# rocAL Introduction
Today’s deep learning applications require loading and pre-processing data efficiently to achieve high processing throughput.  This requires creating efficient processing pipelines fully utilizing the underlying hardware capabilities. Some examples are load and decode data, do a variety of augmentations, color-format conversions, etc. 
Deep learning frameworks require supporting multiple data formats and augmentations to adapt to a variety of data-sets and models.

AMD ROCm Augmentation Library (rocAL) is designed to efficiently do such processing pipelines from both images and video as well as from a variety of storage formats.  
These pipelines are programmable by the user using both C++ and Python APIs. 

## Key Components of rocAL
*    Full processing pipeline support for data_loading, meta-data loading, augmentations, and data-format conversions for training and inference.
*    Being able to do processing on CPU or Radeon GPU (with OpenCL or HIP backend) 
*    Ease of integration with framework plugins in Python
*    Support variety of augmentation operations through AMD’s Radeon Performance Primitives (RPP).
*    All available public and open-sourced under ROCm.

## Prerequisites
Refer to the [rocAL](../README.md) to follow and install pre-requisites.

## Build instructions
Follow the build instructions in [rocAL](../README.md)

## rocAL Python
*   rocAL Python package has been created using Pybind11 which enables data transfer between rocAL C++ API and Python API.
*   Module imports are made similar to other data loaders like NVidia's DALI.
*   rali_pybind package has both PyTorch and TensorFlow framework support.
*   Various reader format support including FileReader, COCOReader, and TFRecordReader.
*   example folder contains sample implementations for each reader variation as well as sample training script for PyTorch
*   rocAL is integrated into MLPerf Resnet-50 Pytorch classification example on the ImageNet dataset.

## rocAL Python API

### amd.rali.ops
*  Contains the image augmentations & file read and decode operations which are linked to rocAL C++ API
*  All ops (listed below) are supported for the single input image and batched inputs.

|Image Augmentation | Reader and Decoder  | Geometric Ops |
| :------------------: |:--------------------:| :-------------:|
| ColorTwist          | File Reader         | CropMirrorNormalize |
| Brightness          | ImageDecoder        | Resize |
| Gamma Correction    | ImageDecoderRandomCrop        |    ResizeCrop |
| Snow                | COCOReader        |    WarpAffine |
| Rain                | TFRecordReader        |    FishEye |
| Blur                |         |    LensCorrection |
| Jitter |         |    Rotate |
| Hue     |         |    |
| Saturation |         |    |
| Fog  |         |     |
| Contrast  |         |     |
| Vignette  |         |     |
| SNPNoise  |         |     |
| Pixelate  |         |     |
| Blend  |        |     |

### amd.rali.pipeline 
* Contains Pipeline class which has all the data needed to build and run the rocAL graph.
* Contains support for context/graph creation, verify and run the graph.
* Has data transfer functions to exchange data between frameworks and rocAL
* define_graph functionality has been implemented to add nodes to build a pipeline graph.

### amd.rali.types
rali.types are enums exported from C++ API to python.
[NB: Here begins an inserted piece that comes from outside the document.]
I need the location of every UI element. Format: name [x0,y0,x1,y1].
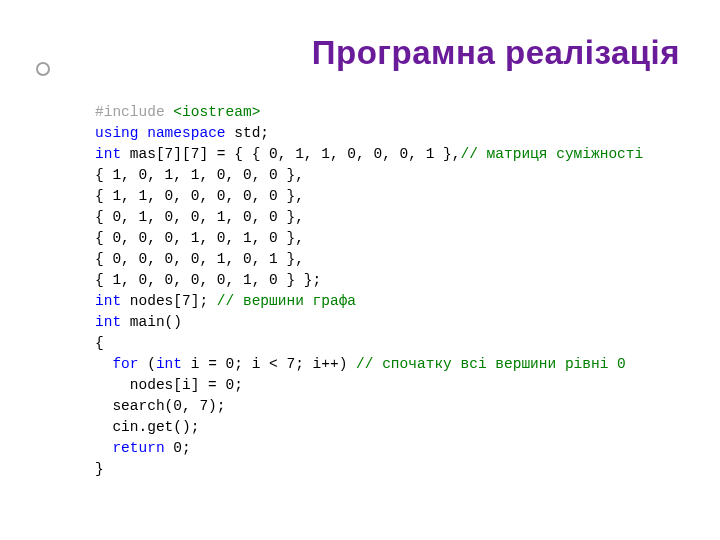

Some examples include CPU, GPU, FLOAT, FLOAT16, RGB, GRAY, etc..

### amd.rali.plugin.pytorch
*  Contains RaliGenericIterator for Pytorch.
*  RaliClassificationIterator class implements iterator for image classification and return images with corresponding labels.
*  From the above classes, any hybrid iterator pipeline can be created by adding augmentations.
*  see example [PyTorch Simple Example](./examples). Requires PyTorch.

### installing rocAL python plugin (Python 3.6)
*  Build and install RPP
*  Build and install MIVisionX which installs rocAL c++ lib
*  Go to [rali_pybind](../rali_pybind) folder
*  sudo ./run.sh

### Steps to run MLPerf Resnet50 classification training with rocAL on a system with MI50 and ROCm
* Step 1: Ensure you have downloaded ILSVRC2012_img_val.tar (6.3GB) and ILSVRC2012_img_train.tar (138 GB) files and unzip into train and val folders
* Step 2: Pull and install [ROCm PyTorch Docker].(https://hub.docker.com/r/rocm/pytorch)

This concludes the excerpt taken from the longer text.